Transformers Turn ratio versus Impedence ratio

1. Oct 29, 2013

Hollumber

Hello,

This is my first post, so I hope this is in the right section and format.

I've looked all over the web, but I can't find anything that addresses my question clearly.

I know that for an ideal transformer to not lose any power, the turn ratio has to be the square root of the impedence ratio. My question is what happens when this is not the case? I would think the voltage and current ratios wouldn't be affected because of the nature of a transformer, but this means that one of the impedences would have to magically change to match to I and V on its respective side.

Basically, if (NP/NS)^2 = RP/RS for max power efficiency, what happens when this isn't true?

Hollumber

2. Oct 29, 2013

Hollumber

After researching this so much, I finally realized where I was going wrong.

(NP/NS)^2 = RP/RS is used to calculate the turn ratio of the transformer to get max power to the load resistor (RS).

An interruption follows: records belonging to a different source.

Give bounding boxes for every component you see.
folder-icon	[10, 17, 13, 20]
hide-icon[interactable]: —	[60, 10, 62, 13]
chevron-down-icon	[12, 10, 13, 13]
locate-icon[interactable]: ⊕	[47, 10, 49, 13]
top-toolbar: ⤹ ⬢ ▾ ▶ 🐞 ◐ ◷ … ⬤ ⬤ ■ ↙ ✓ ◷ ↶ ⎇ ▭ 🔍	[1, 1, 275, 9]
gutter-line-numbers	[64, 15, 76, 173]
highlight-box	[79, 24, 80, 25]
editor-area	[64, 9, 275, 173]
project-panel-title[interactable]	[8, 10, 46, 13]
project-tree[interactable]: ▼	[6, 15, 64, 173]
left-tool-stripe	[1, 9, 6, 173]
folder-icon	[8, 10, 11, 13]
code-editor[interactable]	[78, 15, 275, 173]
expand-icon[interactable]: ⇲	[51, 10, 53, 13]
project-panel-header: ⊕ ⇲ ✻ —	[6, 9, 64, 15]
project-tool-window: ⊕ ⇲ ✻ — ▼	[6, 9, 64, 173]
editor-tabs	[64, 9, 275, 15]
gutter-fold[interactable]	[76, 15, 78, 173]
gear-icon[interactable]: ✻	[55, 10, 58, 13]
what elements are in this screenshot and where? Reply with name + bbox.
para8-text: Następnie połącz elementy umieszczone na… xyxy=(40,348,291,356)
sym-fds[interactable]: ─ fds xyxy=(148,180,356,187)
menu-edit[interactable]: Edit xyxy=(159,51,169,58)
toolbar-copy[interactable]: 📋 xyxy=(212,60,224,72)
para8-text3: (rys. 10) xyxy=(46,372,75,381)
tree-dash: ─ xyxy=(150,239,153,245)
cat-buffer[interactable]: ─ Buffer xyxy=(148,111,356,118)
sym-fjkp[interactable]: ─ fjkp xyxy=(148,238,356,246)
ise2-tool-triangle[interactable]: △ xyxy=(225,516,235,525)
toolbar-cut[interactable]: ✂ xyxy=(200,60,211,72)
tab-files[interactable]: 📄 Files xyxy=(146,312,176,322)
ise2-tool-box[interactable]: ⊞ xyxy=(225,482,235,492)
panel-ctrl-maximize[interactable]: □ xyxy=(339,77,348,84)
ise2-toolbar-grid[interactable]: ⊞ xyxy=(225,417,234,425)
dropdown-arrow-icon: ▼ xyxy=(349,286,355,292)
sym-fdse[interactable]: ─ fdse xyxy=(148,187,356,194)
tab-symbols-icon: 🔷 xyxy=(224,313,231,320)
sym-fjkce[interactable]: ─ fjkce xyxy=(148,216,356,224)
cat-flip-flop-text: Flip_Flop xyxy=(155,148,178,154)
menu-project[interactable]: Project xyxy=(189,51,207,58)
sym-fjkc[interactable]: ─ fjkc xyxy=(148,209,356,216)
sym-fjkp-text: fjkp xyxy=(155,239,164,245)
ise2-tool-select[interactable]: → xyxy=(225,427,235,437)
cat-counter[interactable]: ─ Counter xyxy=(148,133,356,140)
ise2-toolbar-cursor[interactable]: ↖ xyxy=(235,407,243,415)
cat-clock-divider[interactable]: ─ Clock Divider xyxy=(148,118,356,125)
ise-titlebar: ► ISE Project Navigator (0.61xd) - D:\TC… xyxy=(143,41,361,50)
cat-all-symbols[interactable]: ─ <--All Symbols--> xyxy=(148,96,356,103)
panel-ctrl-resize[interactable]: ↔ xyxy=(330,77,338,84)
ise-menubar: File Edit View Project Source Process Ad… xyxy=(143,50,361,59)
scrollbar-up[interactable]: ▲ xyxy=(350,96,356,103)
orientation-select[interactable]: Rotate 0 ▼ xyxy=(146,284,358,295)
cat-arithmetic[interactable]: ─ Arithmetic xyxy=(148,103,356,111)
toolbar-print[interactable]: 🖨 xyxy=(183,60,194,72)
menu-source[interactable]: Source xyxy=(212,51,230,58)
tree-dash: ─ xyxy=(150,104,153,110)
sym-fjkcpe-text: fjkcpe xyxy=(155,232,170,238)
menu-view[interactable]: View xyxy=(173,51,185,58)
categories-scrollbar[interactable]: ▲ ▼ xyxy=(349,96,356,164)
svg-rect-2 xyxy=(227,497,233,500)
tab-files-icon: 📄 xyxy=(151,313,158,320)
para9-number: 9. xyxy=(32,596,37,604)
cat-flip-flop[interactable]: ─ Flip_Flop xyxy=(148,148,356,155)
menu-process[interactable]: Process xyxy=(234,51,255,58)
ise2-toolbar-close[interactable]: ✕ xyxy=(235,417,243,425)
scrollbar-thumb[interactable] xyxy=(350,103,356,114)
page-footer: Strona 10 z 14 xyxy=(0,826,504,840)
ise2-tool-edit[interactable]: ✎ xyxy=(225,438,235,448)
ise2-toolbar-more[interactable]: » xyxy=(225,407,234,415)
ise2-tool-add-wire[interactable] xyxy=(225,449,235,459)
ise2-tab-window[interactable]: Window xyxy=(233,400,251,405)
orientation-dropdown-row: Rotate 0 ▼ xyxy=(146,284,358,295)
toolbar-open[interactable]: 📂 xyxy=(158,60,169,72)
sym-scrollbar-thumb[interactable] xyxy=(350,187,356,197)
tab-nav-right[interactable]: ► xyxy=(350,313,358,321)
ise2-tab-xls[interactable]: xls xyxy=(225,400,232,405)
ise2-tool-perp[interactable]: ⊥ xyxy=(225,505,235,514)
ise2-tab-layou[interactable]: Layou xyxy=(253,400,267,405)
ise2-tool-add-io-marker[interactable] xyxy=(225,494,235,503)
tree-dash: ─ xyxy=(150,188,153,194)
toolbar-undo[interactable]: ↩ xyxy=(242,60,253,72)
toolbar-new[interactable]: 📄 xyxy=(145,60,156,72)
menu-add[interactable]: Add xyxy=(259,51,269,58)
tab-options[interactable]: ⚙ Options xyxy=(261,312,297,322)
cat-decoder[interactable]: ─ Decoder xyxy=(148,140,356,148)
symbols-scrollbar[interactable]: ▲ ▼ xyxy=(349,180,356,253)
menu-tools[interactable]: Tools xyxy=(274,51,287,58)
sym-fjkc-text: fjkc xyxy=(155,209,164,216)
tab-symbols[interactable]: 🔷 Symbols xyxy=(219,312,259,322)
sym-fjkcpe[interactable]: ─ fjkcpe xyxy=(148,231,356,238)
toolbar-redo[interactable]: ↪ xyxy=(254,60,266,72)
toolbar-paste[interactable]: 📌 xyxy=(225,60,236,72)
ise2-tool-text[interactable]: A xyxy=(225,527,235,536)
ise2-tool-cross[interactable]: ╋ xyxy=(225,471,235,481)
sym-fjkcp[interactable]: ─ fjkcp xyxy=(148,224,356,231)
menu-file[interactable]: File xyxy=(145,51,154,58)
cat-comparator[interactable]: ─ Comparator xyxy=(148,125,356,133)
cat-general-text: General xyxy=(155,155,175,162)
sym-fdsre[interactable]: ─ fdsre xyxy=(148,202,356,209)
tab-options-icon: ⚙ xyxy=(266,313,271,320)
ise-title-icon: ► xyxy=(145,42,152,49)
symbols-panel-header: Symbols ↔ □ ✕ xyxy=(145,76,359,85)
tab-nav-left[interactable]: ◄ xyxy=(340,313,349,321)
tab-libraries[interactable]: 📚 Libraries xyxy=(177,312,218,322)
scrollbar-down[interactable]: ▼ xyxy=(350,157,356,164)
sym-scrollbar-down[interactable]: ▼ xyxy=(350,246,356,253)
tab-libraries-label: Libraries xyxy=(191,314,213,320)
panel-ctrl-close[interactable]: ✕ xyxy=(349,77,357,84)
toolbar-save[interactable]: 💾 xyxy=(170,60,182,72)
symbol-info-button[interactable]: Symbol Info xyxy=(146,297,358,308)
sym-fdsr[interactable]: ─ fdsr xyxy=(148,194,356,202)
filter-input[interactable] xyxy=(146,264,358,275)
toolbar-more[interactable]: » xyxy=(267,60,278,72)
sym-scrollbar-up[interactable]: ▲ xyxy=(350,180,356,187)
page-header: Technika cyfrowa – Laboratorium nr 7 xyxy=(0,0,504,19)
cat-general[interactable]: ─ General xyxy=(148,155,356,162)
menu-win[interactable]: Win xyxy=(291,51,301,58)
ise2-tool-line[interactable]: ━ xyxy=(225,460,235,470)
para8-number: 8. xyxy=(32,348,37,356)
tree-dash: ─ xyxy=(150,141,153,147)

If this ratio doesn't hold true, then Req = RS(NP/NS)^2, where Req is the equivalent resistance that the primary circuit (which includes the voltage source) will experience, resulting in lower power in the secondary circuit (containing the load resistor).

3. Oct 29, 2013

marcusl

You can think of it in terms of an equivalent circuit. Losses can be modeled by an equivalent resistance in series with (or in parallel across) the secondary of an ideal transformer. The transformer impedance ratio is still the square of the turns ratio. The power dissipation can be found by analyzing the behavior of the entire circuit, including the source and its internal resistance, the transformer (ideal transformer plus loss resistance), and the load circuit. I and V across the ideal transformer element still have the ideal ratio, but some of the power is dissipated in the loss resistance and doesn't make it into the load.